━━━━━ DATASET RECORDS ━━━━━

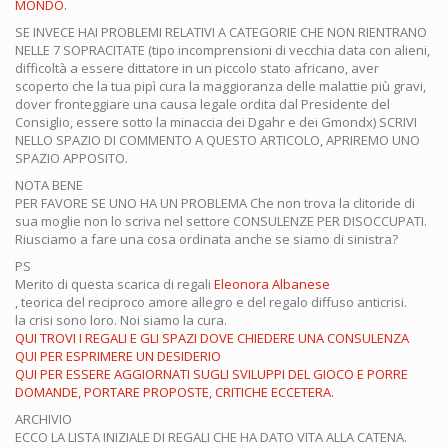
MONDO.
SE INVECE HAI PROBLEMI RELATIVI A CATEGORIE CHE NON RIENTRANO
NELLE 7 SOPRACITATE (tipo incomprensioni di vecchia data con alieni,
difficoltà a essere dittatore in un piccolo stato africano, aver
scoperto che la tua pipì cura la maggioranza delle malattie più gravi,
dover fronteggiare una causa legale ordita dal Presidente del
Consiglio, essere sotto la minaccia dei Dgahr e dei Gmondx) SCRIVI
NELLO SPAZIO DI COMMENTO A QUESTO ARTICOLO, APRIREMO UNO
SPAZIO APPOSITO.
NOTA BENE
PER FAVORE SE UNO HA UN PROBLEMA Che non trova la clitoride di
sua moglie non lo scriva nel settore CONSULENZE PER DISOCCUPATI.
Riusciamo a fare una cosa ordinata anche se siamo di sinistra?
PS
Merito di questa scarica di regali
Eleonora Albanese
, teorica del reciproco amore allegro e del regalo diffuso anticrisi.
la crisi sono loro. Noi siamo la cura.
QUI TROVI I REGALI E GLI SPAZI DOVE CHIEDERE UNA CONSULENZA
QUI PER ESPRIMERE UN DESIDERIO
QUI PER ESSERE AGGIORNATI SUGLI SVILUPPI DEL GIOCO E PORRE
DOMANDE, PORTARE PROPOSTE, CRITICHE ECCETERA.
ARCHIVIO
ECCO LA LISTA INIZIALE DI REGALI CHE HA DATO VITA ALLA CATENA.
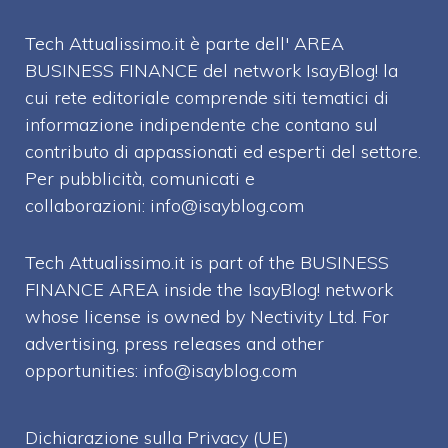
Tech Attualissimo.it è parte dell' AREA
BUSINESS FINANCE del network IsayBlog! la
cui rete editoriale comprende siti tematici di
informazione indipendente che contano sul
contributo di appassionati ed esperti del settore.
Per pubblicità, comunicati e
collaborazioni:
info@isayblog.com
Tech Attualissimo.it is part of the BUSINESS
FINANCE AREA inside the IsayBlog! network
whose license is owned by Nectivity Ltd. For
advertising, press releases and other
opportunities:
info@isayblog.com
Dichiarazione sulla Privacy (UE)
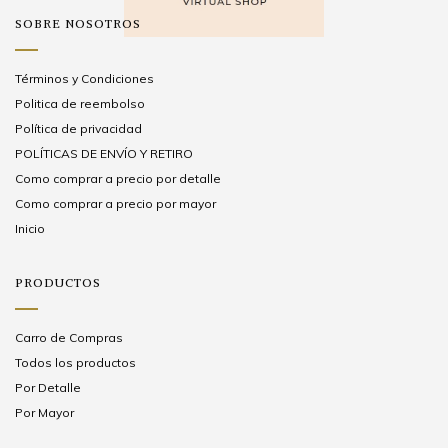
SOBRE NOSOTROS
Términos y Condiciones
Politica de reembolso
Política de privacidad
POLÍTICAS DE ENVÍO Y RETIRO
Como comprar a precio por detalle
Como comprar a precio por mayor
Inicio
PRODUCTOS
Carro de Compras
Todos los productos
Por Detalle
Por Mayor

━━━━━

- WHAT THE EXERCISE ASKS
Please report all lines in the entries where "SPAZIO" appears.

- OUTPUT BELOW
NELLO SPAZIO DI COMMENTO A QUESTO ARTICOLO, APRIREMO UNO
SPAZIO APPOSITO.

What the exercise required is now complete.